29 Aralık 2017 Cuma

Dağların Düğünü

Dağların düğünüydü.
Soğuk bir kış günüydü.
Garibin ölümüydü.
Dünyanın bilinmez diyarlarından geze geze dağın zirvesinde konaklayan bulutlar da düğüne davetsiz gelmelerine rağmen fütursuzca gelinin üzerine kar konfetisi saçıyorlardı. Zirvenin ucu, düğünün en şatafatlı yeriydi. Kar fırtınaları, içini buyduran sert rüzgarlara karışmış kar tanelerinin ve sisin toz dumanı içinde rüzgarların uğultularına karışan kurtlar, tabiatın bu acı düğününde  acı türküler çığırıyorlardı uluyarak. 
Uzak vadilerden bir vadideki ağılda, eğik boyunlarının belli ettiği kaderine razı halleriyle yanyana sokulmuş koyunlar ise sessizce duruyorlardı.
Dışarıda kar fırtınalarıyla boralarla karışarak devam eden  bu korkunç düğünün bir an önce bitmesini ve  ağaçların yeşilliklerin bayramının, yani kendi şen günlerinin gelmesini  sabırla, tevekkülle bekliyorlardı. 
Ağılın loşluğu içinde kapı kenarında kıvrılıp yatıyor görünseler de gerginlikleri her hallerinden belli olan  kimi boz kimi siyah  tüylü heybetli köpekler ise dışarıyı gözlüyorlardı. Onların düğünle bayramla şenlikle ilgileri yoktu. Tek amaçları sürüyü korumak, yedikleri bir çanak aşın bedelini çobanlarına karşı sadakatle, sürüyü tehlikelerden koruyarak ödemeye çalışıyorlardı.Duruşlarındaki ciddiyet ve vakar güven veriyordu hem koyunlara hem de çobanlara.

Ağılın  kapısının az ilerisindeki kayanın ardında  karınları birbirine yapışmış  olsa da dolaşıp duran,  ağılı kolaçan eden bir kaç kurt ise kabarık kürklerinin cazibesine rağmen açlık kokan nefesleriyle, ne düğünün farkındaydılar, ne de bayramın. Tek dertleri açlıklarını yatıştıracak bir parça yiyecek.
Fırsat, zaaf, imkan, umut ...Yakınlarda yiyecek bulabilecekleri başka mekan, başka imkan yoktu. En sonunda "kurt kanunu"nu uygulayacaklar ve belki de kendi güçsüzlerinden başlayacaklardı. Karınlarının açlığına rağmen, sabırla o tek ağılın kapısını beklemelerine yol açıyordu.
Ancak nice yıllar nice hayvanlarını kurda kuşa yem etmiş çoban da, vahşete her verdiği kurbandan yeni dersler çıkara çıkara savunmasını sağlamlaştırmış, tecrübeleri ona düzgün tedbirler almasına yol açmıştı. Zaman geçtikçe dışarıdaki hava daha da sertleşiyor bekleyenler daha da acıkıyordu.

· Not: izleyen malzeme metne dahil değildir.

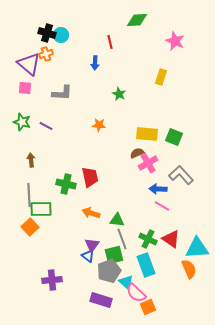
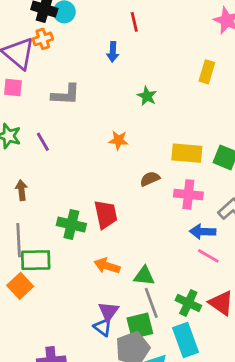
purple line: (46, 126) -> (43, 142), turned 32
brown semicircle: (137, 153) -> (150, 179), moved
pink cross: (148, 163) -> (188, 194), turned 36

Tecrübeli çoban oturduğu yerden kalmadan kafasını hafifçe uzatarak baktığı pencereden şöyle bir dışarıyı kontrol etti. -Tamam dedi. -Zamanı geldi. Yavaşça doğrularak yan tarafta bulunan kokusu genzini yakan ağılın iç kapısını açtı. Tavana yakın sırladığı çuvallardan birini indirdi. Çuvalın ağzını açarak yemliklere döke döke  bir uçtan diğer uca kadar gezdirdi. Ancak koyunlar nedendir bilinmez yerlerinden kıpırdamadı. Koyunlara şöyle bir göz gezdirdi. -Diğer işi de halledeyim. Nasıl olsa kendi kendilerine kalkarak biraz sonra yemlerini yerler dedi.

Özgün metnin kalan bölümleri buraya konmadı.